┏━━

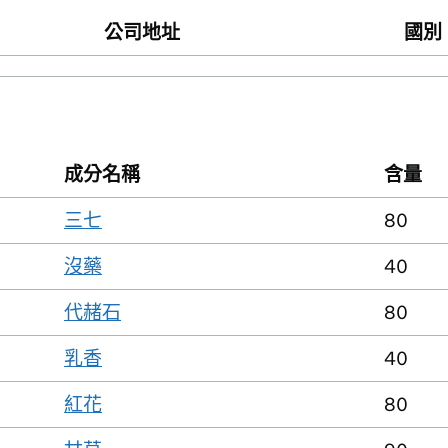
公司地址
國別
成分名稱
含量
三七
80
沒藥
40
代赭石
80
乳香
40
紅花
80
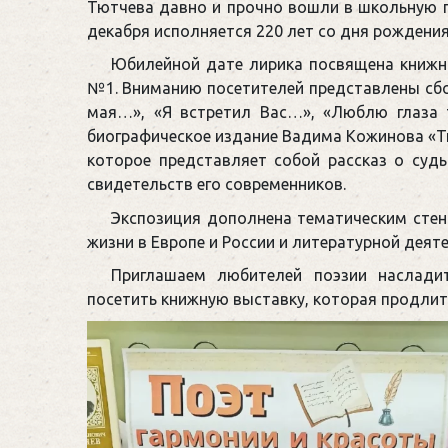
Тютчева давно и прочно вошли в школьную п
декабря исполняется 220 лет со дня рождения
Юбилейной дате лирика посвящена книжн
№1. Вниманию посетителей представлены сбо
мая…», «Я встретил Вас…», «Люблю глаза т
биографическое издание Вадима Кожинова «Тю
которое представляет собой рассказ о суд
свидетельств его современников.
Экспозиция дополнена тематическим стен
жизни в Европе и России и литературной деят
Приглашаем любителей поэзии наслади
посетить книжную выставку, которая продлит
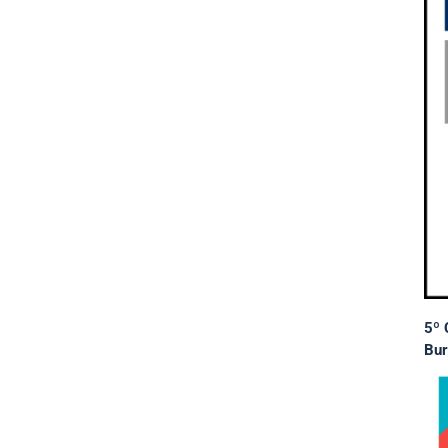
5º 
Bur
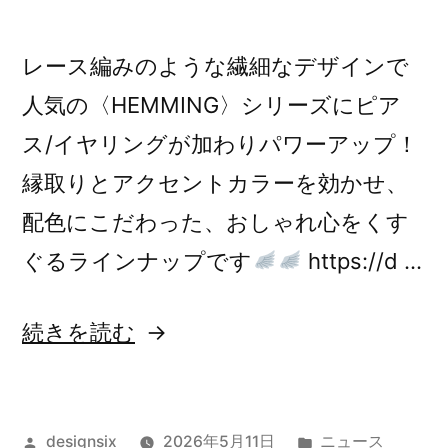
レース編みのような繊細なデザインで
人気の〈HEMMING〉シリーズにピア
ス/イヤリングが加わりパワーアップ！
縁取りとアクセントカラーを効かせ、
配色にこだわった、おしゃれ心をくす
ぐるラインナップです
https://d …
“新
続きを読む
作
〈HEMMING
投
カ
designsix
2026年5月11日
ニュース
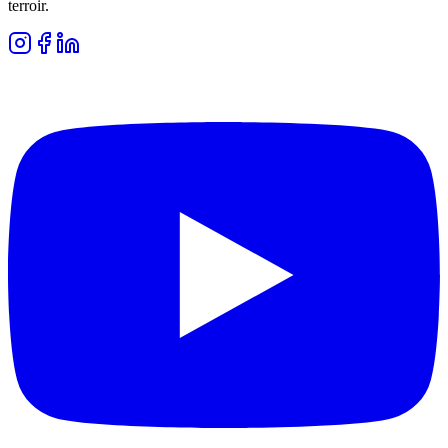
terroir.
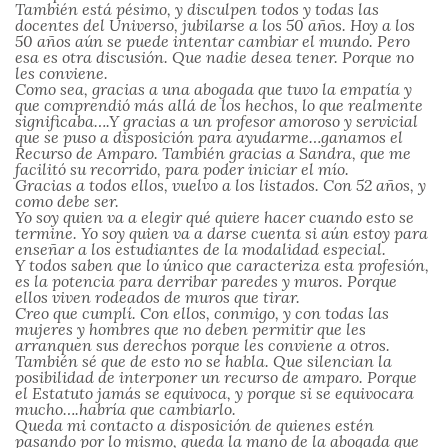
También está pésimo, y disculpen todos y todas las
docentes del Universo, jubilarse a los 50 años. Hoy a los
50 años aún se puede intentar cambiar el mundo. Pero
esa es otra discusión. Que nadie desea tener. Porque no
les conviene.
Como sea, gracias a una abogada que tuvo la empatía y
que comprendió más allá de los hechos, lo que realmente
significaba….Y gracias a un profesor amoroso y servicial
que se puso a disposición para ayudarme…ganamos el
Recurso de Amparo. También gracias a Sandra, que me
facilitó su recorrido, para poder iniciar el mío.
Gracias a todos ellos, vuelvo a los listados. Con 52 años, y
como debe ser.
Yo soy quien va a elegir qué quiere hacer cuando esto se
termine. Yo soy quien va a darse cuenta si aún estoy para
enseñar a los estudiantes de la modalidad especial.
Y todos saben que lo único que caracteriza esta profesión,
es la potencia para derribar paredes y muros. Porque
ellos viven rodeados de muros que tirar.
Creo que cumplí. Con ellos, conmigo, y con todas las
mujeres y hombres que no deben permitir que les
arranquen sus derechos porque les conviene a otros.
También sé que de esto no se habla. Que silencian la
posibilidad de interponer un recurso de amparo. Porque
el Estatuto jamás se equivoca, y porque si se equivocara
mucho….habría que cambiarlo.
Queda mi contacto a disposición de quienes estén
pasando por lo mismo, queda la mano de la abogada que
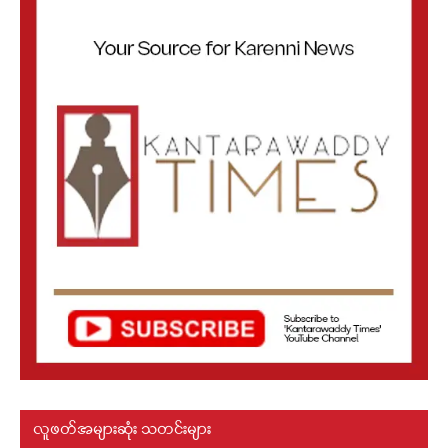
လူဖတ်အများဆုံး သတင်းများ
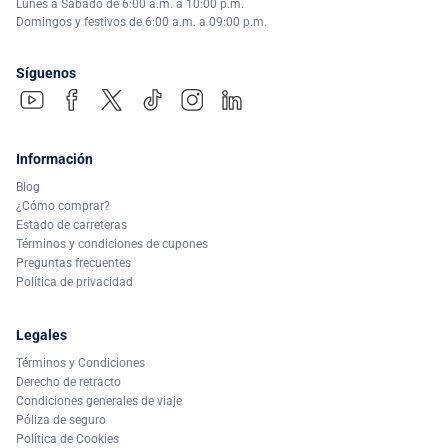
Lunes a Sábado de 6:00 a.m. a 10:00 p.m.
Domingos y festivos de 6:00 a.m. a 09:00 p.m.
Síguenos
Información
Blog
¿Cómo comprar?
Estado de carreteras
Términos y condiciones de cupones
Preguntas frecuentes
Política de privacidad
Legales
Términos y Condiciones
Derecho de retracto
Condiciones generales de viaje
Póliza de seguro
Política de Cookies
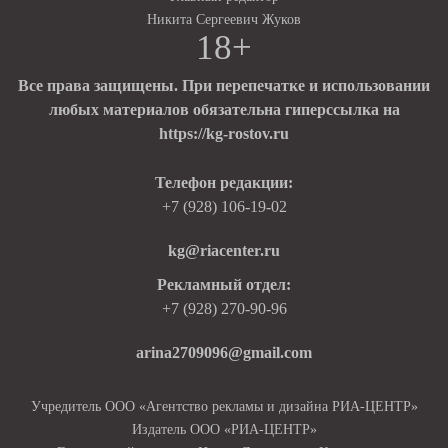
Никита Сергеевич Жуков
18+
Все права защищены. При перепечатке и использовании
любых материалов обязательна гиперссылка на
https://kg-rostov.ru
Телефон редакции:
+7 (928) 106-19-02
kg@riacenter.ru
Рекламный отдел:
+7 (928) 270-90-96
arina2709096@gmail.com
Учредитель ООО «Агентство рекламы и дизайна РИА-ЦЕНТР»
Издатель ООО «РИА-ЦЕНТР»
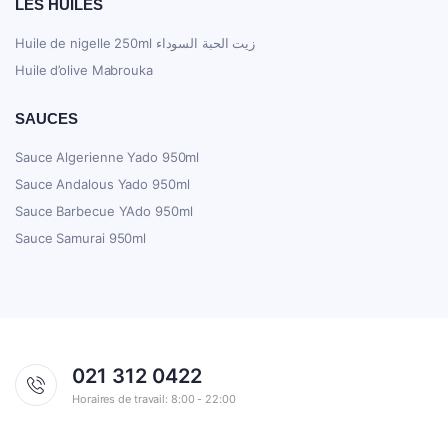
LES HUILES
Huile de nigelle 250ml زيت الحبة السوداء
Huile d’olive Mabrouka
SAUCES
Sauce Algerienne Yado 950ml
Sauce Andalous Yado 950ml
Sauce Barbecue YAdo 950ml
Sauce Samurai 950ml
021 312 0422
Horaires de travail: 8:00 - 22:00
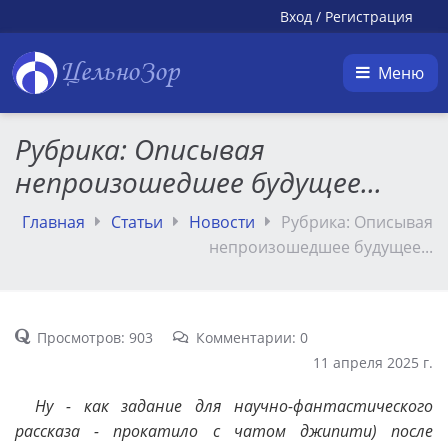
Вход
/
Регистрация
ЦельноЗор
Меню
Рубрика: Описывая
непроизошедшее будущее...
Главная
Статьи
Новости
Рубрика: Описывая
непроизошедшее будущее...
Просмотров: 903
Комментарии: 0
11 апреля 2025 г.
Ну - как задание для научно-фантастического
рассказа - прокатило с чатом джипити) после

┗━━

Work task - Your response must consist of the material above, reproduced word for word, with the images omitted.

Task response -
公司地址
國別
成分名稱
含量
三七
80
沒藥
40
代赭石
80
乳香
40
紅花
80
Тютчева давно и прочно вошли в школьную п
декабря исполняется 220 лет со дня рождения
Юбилейной дате лирика посвящена книжн
№1. Вниманию посетителей представлены сбо
мая…», «Я встретил Вас…», «Люблю глаза т
биографическое издание Вадима Кожинова «Тю
которое представляет собой рассказ о суд
свидетельств его современников.
Экспозиция дополнена тематическим стен
жизни в Европе и России и литературной деят
Приглашаем любителей поэзии наслади
посетить книжную выставку, которая продлит
5º 
Bur
レース編みのような繊細なデザインで
人気の〈HEMMING〉シリーズにピア
ス/イヤリングが加わりパワーアップ！
縁取りとアクセントカラーを効かせ、
配色にこだわった、おしゃれ心をくす
ぐるラインナップです
https://d …
“新
続きを読む
作
〈HEMMING
投
カ
designsix
2026年5月11日
ニュース
terroir.
También está pésimo, y disculpen todos y todas las
docentes del Universo, jubilarse a los 50 años. Hoy a los
50 años aún se puede intentar cambiar el mundo. Pero
esa es otra discusión. Que nadie desea tener. Porque no
les conviene.
Como sea, gracias a una abogada que tuvo la empatía y
que comprendió más allá de los hechos, lo que realmente
significaba….Y gracias a un profesor amoroso y servicial
que se puso a disposición para ayudarme…ganamos el
Recurso de Amparo. También gracias a Sandra, que me
facilitó su recorrido, para poder iniciar el mío.
Gracias a todos ellos, vuelvo a los listados. Con 52 años, y
como debe ser.
Yo soy quien va a elegir qué quiere hacer cuando esto se
termine. Yo soy quien va a darse cuenta si aún estoy para
enseñar a los estudiantes de la modalidad especial.
Y todos saben que lo único que caracteriza esta profesión,
es la potencia para derribar paredes y muros. Porque
ellos viven rodeados de muros que tirar.
Creo que cumplí. Con ellos, conmigo, y con todas las
mujeres y hombres que no deben permitir que les
arranquen sus derechos porque les conviene a otros.
También sé que de esto no se habla. Que silencian la
posibilidad de interponer un recurso de amparo. Porque
el Estatuto jamás se equivoca, y porque si se equivocara
mucho….habría que cambiarlo.
Queda mi contacto a disposición de quienes estén
pasando por lo mismo, queda la mano de la abogada que
လူဖတ်အများဆုံး သတင်းများ
Lunes a Sábado de 6:00 a.m. a 10:00 p.m.
Domingos y festivos de 6:00 a.m. a 09:00 p.m.
Síguenos
Información
Blog
¿Cómo comprar?
Estado de carreteras
Términos y condiciones de cupones
Preguntas frecuentes
Política de privacidad
Legales
Términos y Condiciones
Derecho de retracto
Condiciones generales de viaje
Póliza de seguro
Política de Cookies
Никита Сергеевич Жуков
18+
Все права защищены. При перепечатке и использовании
любых материалов обязательна гиперссылка на
https://kg-rostov.ru
Телефон редакции:
+7 (928) 106-19-02
kg@riacenter.ru
Рекламный отдел:
+7 (928) 270-90-96
arina2709096@gmail.com
Учредитель ООО «Агентство рекламы и дизайна РИА-ЦЕНТР»
Издатель ООО «РИА-ЦЕНТР»
LES HUILES
Huile de nigelle 250ml زيت الحبة السوداء
Huile d’olive Mabrouka
SAUCES
Sauce Algerienne Yado 950ml
Sauce Andalous Yado 950ml
Sauce Barbecue YAdo 950ml
Sauce Samurai 950ml
021 312 0422
Horaires de travail: 8:00 - 22:00
Вход
/
Регистрация
ЦельноЗор
Меню
Рубрика: Описывая
непроизошедшее будущее...
Главная
Статьи
Новости
Рубрика: Описывая
непроизошедшее будущее...
Просмотров: 903
Комментарии: 0
11 апреля 2025 г.
Ну - как задание для научно-фантастического
рассказа - прокатило с чатом джипити) после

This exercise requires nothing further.